Forget about creating long texts where you try to describe your whole life so far. Create a summary that summarizes the most important information in points. So, simply and in a few steps, the most important tips to help you create a structured resume. If you need help writing a pilot resume, contact us for the perfect resume.
Name, surname and contact details, address and date of birth. Good advice: avoid any pet names and inappropriate types of email addresses. You’d be better off creating an email address that contains your first and last name, or just your last name.
Upload a photo
Take care of your photo, it’s the first thing a new employer will see. If you don’t have a suitable photo, ask a friend or family member to take a photo of you with your Smarter.
Photos in swimsuits, ski wear, masks or large evening dresses are not suitable.
Useful advice: how to take a good photo? Stand in front of a light background (such as a white wall), look nice and natural, and click, resume photo is done.
Describe your education
Don’t mention graduating from elementary school (if you’re not already in school), go directly to high school and university, indicate when and when you studied, what your major was and the name of the school. Think back to the most important subjects you studied in school.
The employer may also be interested in the title of your thesis.
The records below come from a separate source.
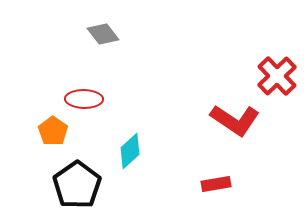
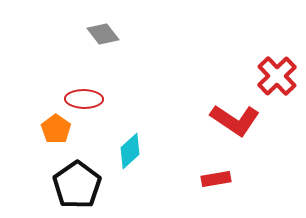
orange pentagon: moved 3 px right, 2 px up
red rectangle: moved 5 px up
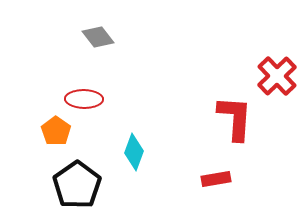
gray diamond: moved 5 px left, 3 px down
red L-shape: moved 2 px up; rotated 120 degrees counterclockwise
orange pentagon: moved 2 px down
cyan diamond: moved 4 px right, 1 px down; rotated 27 degrees counterclockwise
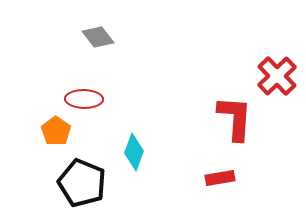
red rectangle: moved 4 px right, 1 px up
black pentagon: moved 5 px right, 2 px up; rotated 15 degrees counterclockwise
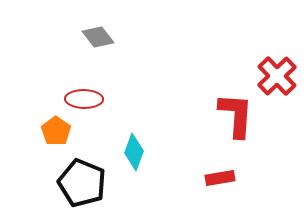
red L-shape: moved 1 px right, 3 px up
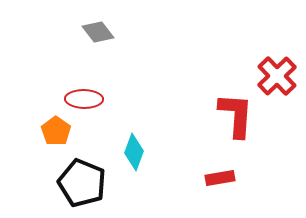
gray diamond: moved 5 px up
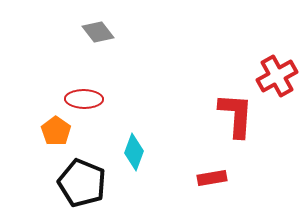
red cross: rotated 15 degrees clockwise
red rectangle: moved 8 px left
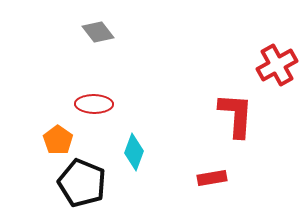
red cross: moved 11 px up
red ellipse: moved 10 px right, 5 px down
orange pentagon: moved 2 px right, 9 px down
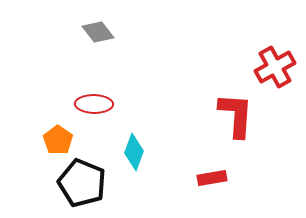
red cross: moved 2 px left, 2 px down
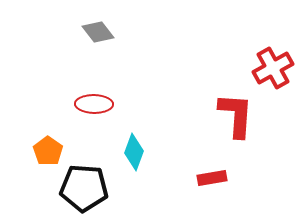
red cross: moved 2 px left, 1 px down
orange pentagon: moved 10 px left, 11 px down
black pentagon: moved 2 px right, 5 px down; rotated 18 degrees counterclockwise
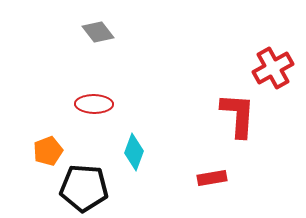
red L-shape: moved 2 px right
orange pentagon: rotated 16 degrees clockwise
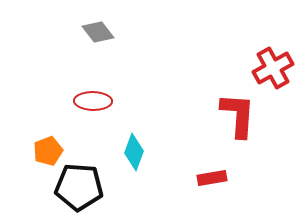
red ellipse: moved 1 px left, 3 px up
black pentagon: moved 5 px left, 1 px up
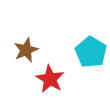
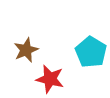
red star: rotated 16 degrees counterclockwise
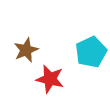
cyan pentagon: rotated 16 degrees clockwise
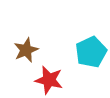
red star: moved 1 px left, 1 px down
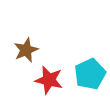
cyan pentagon: moved 1 px left, 22 px down
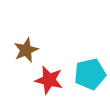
cyan pentagon: rotated 12 degrees clockwise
Feel free to list all the courses and trainings you have taken. Have you had good results or other successes, for example in competitions? Show them!
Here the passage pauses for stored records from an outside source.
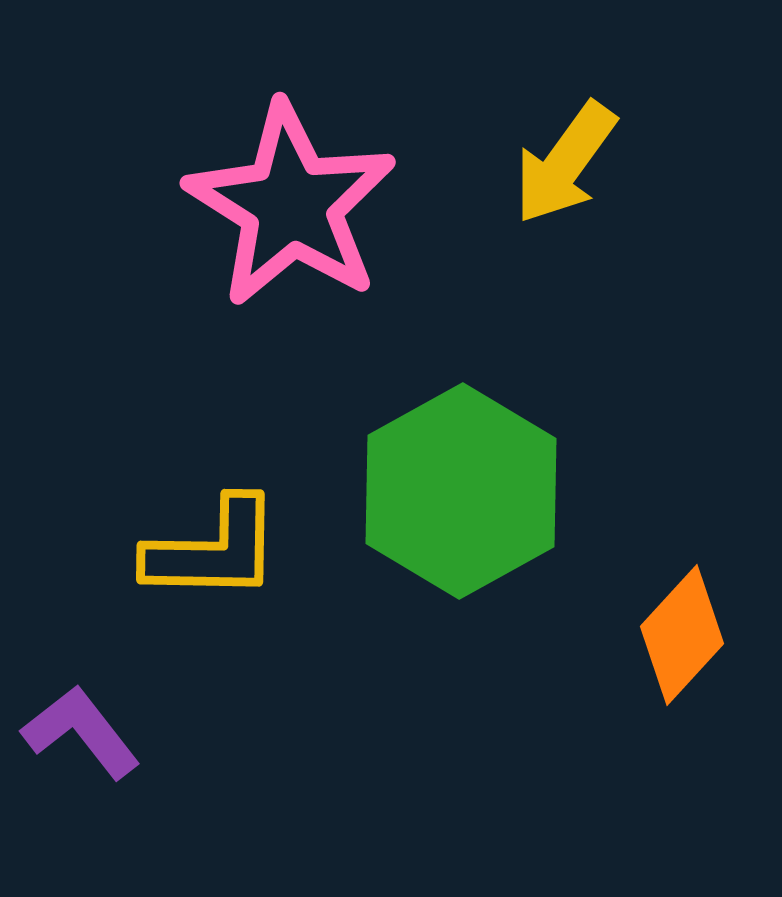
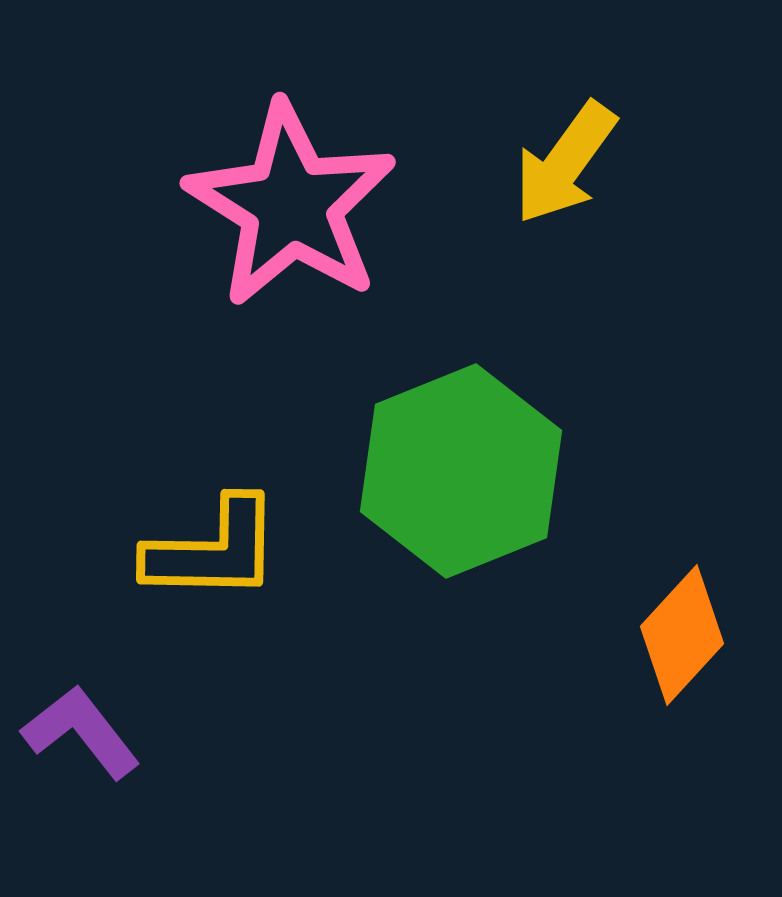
green hexagon: moved 20 px up; rotated 7 degrees clockwise
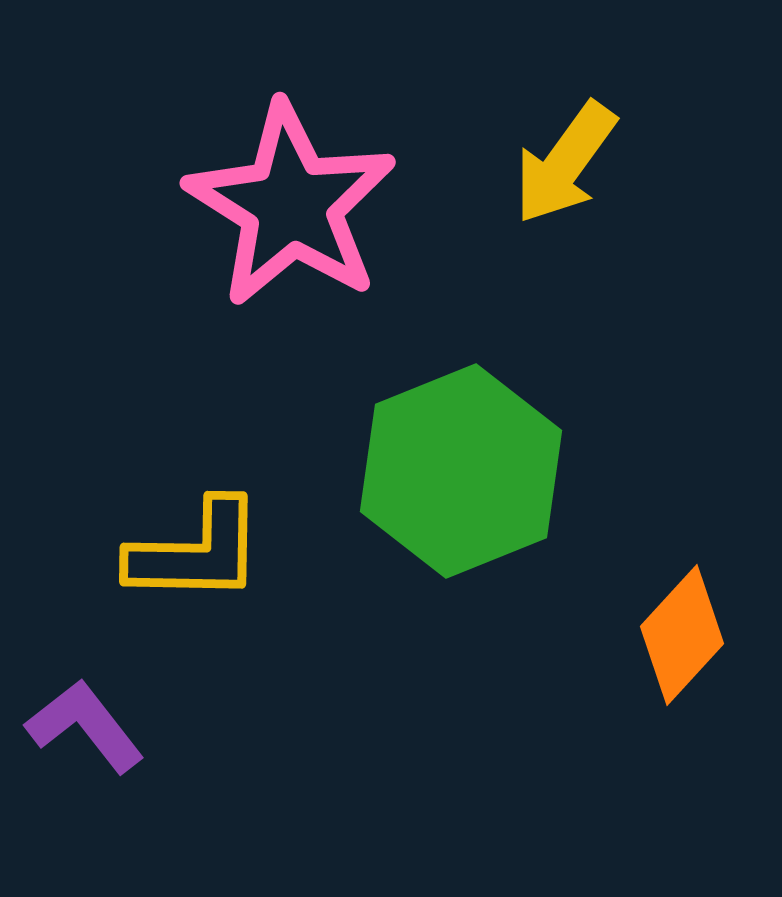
yellow L-shape: moved 17 px left, 2 px down
purple L-shape: moved 4 px right, 6 px up
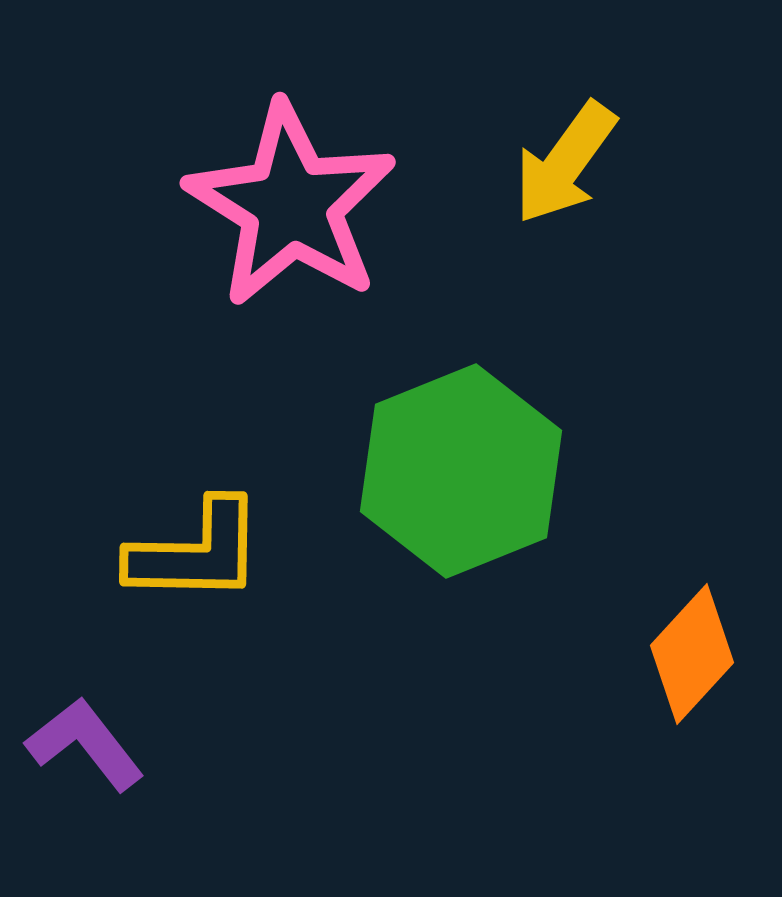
orange diamond: moved 10 px right, 19 px down
purple L-shape: moved 18 px down
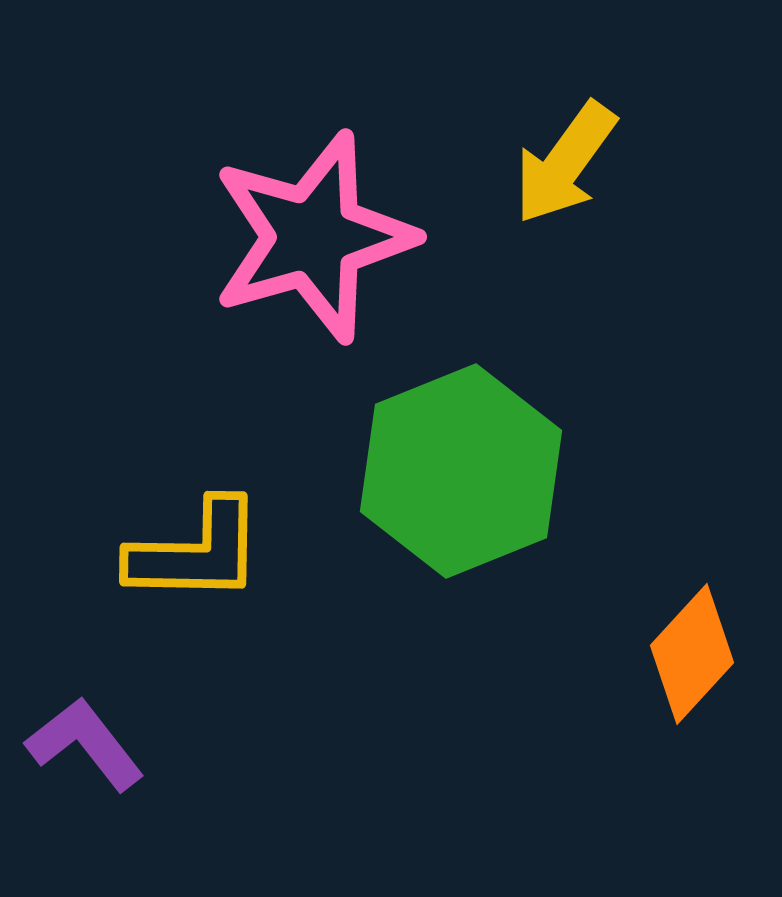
pink star: moved 22 px right, 32 px down; rotated 24 degrees clockwise
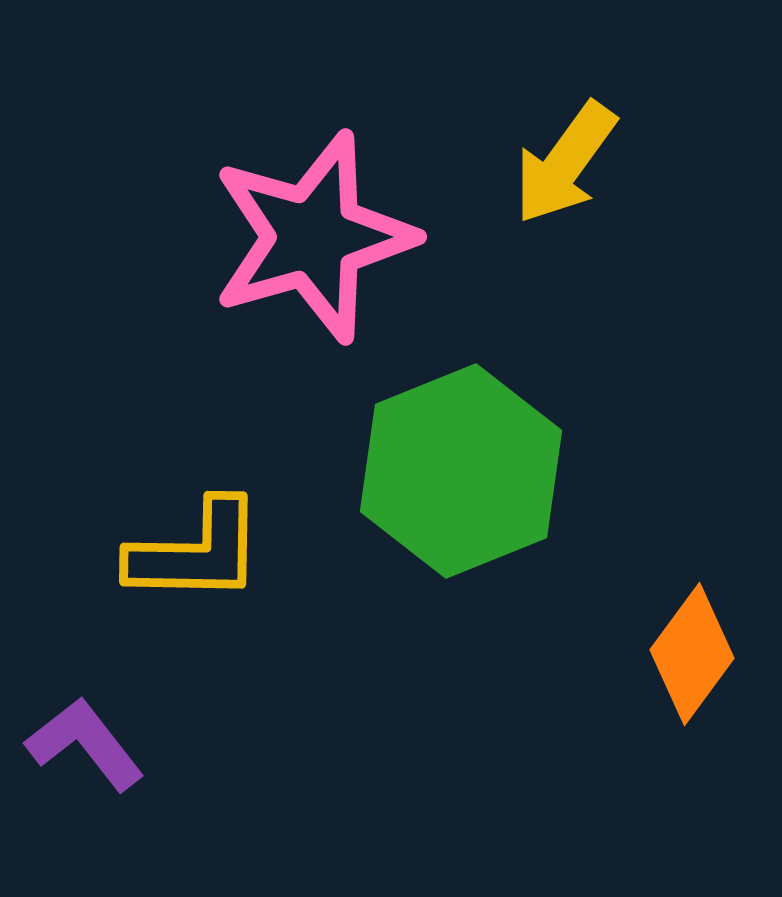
orange diamond: rotated 6 degrees counterclockwise
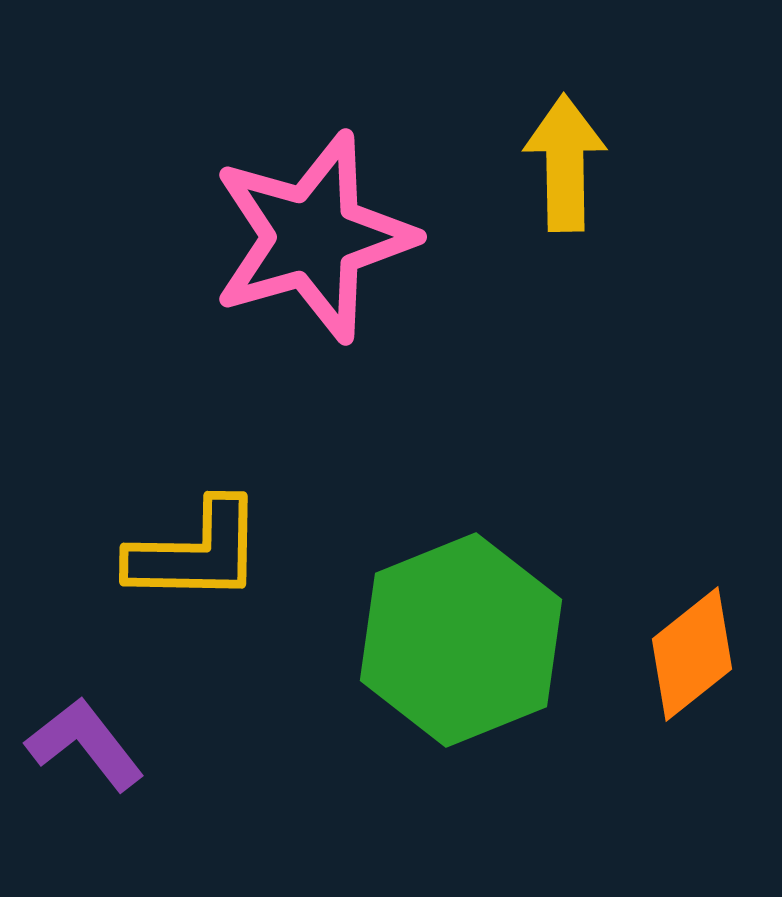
yellow arrow: rotated 143 degrees clockwise
green hexagon: moved 169 px down
orange diamond: rotated 15 degrees clockwise
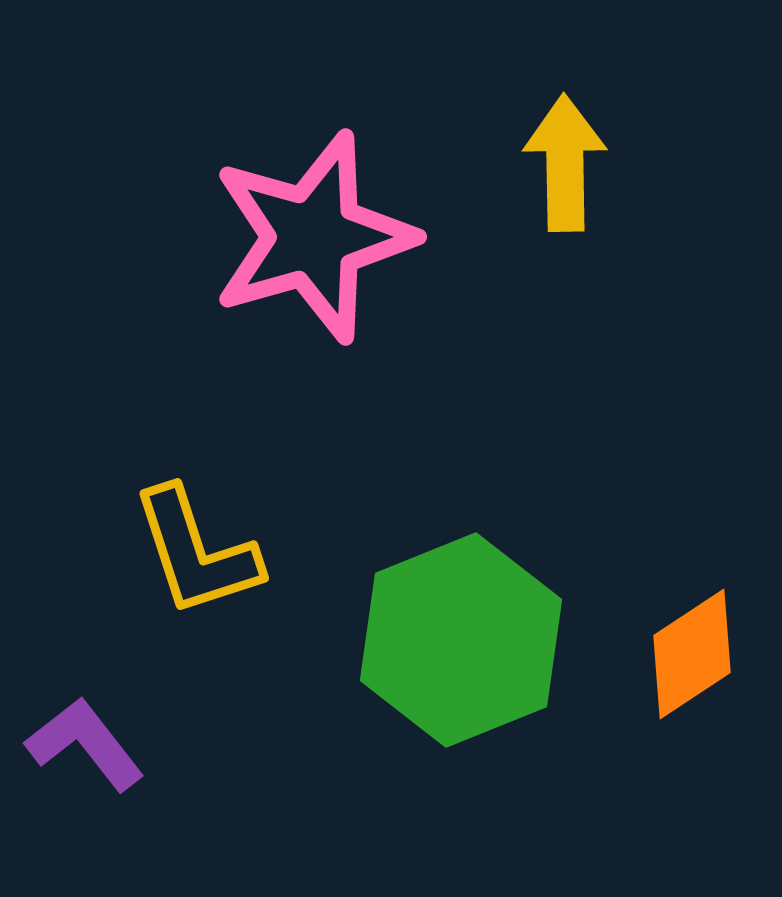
yellow L-shape: rotated 71 degrees clockwise
orange diamond: rotated 5 degrees clockwise
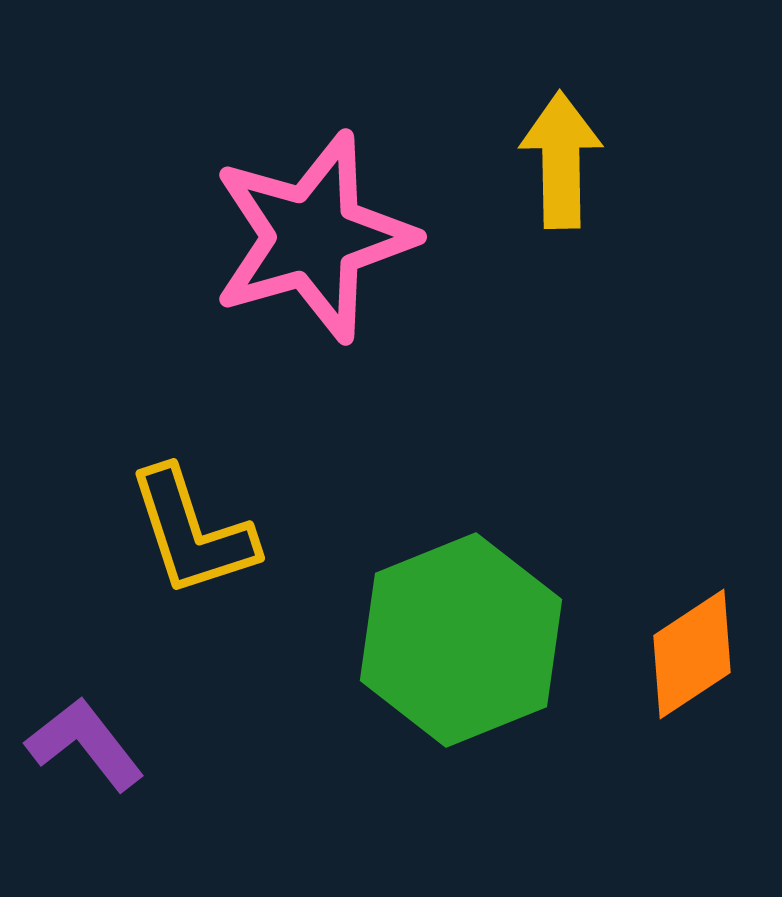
yellow arrow: moved 4 px left, 3 px up
yellow L-shape: moved 4 px left, 20 px up
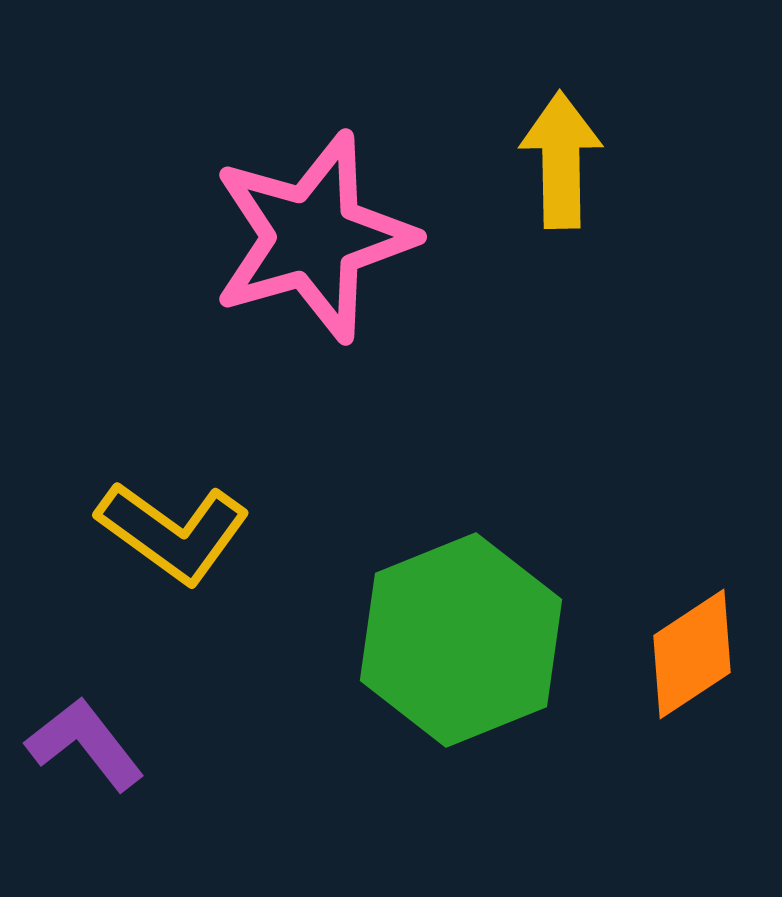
yellow L-shape: moved 19 px left; rotated 36 degrees counterclockwise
If you’re fresh out of high school, you probably don’t have much work experience, but every job counts!
For each of your work experiences, list in the following order: from what time before you worked in this job, what position you held and in which company you were hired. Pay special attention to describing the activities that you led, what you were responsible for, what your typical working day looked like, what new things you learned.
Just list short-term jobs as other work experience.
Please indicate your language skills, including level
- A1 – passive knowledge – beginner (you understand basic expressions),
- A2 – passive knowledge – medium (you can explain a simple task, you can talk a little longer on basic topics),
- B1 – active knowledge – medium (you have no problem reading the news, you can make a longer call),
- B2 – active knowledge – advanced (meaning films with subtitles, FCE exam level),
- C1 – advanced (you can communicate on more professional topics, CAE exam level),
- C2 – understand at the level of a native speaker
Additional knowledge and skills
What is your level of computer skills? Do you have driver’s license? Do you have any other skills like writing all ten? Don’t forget to mention them!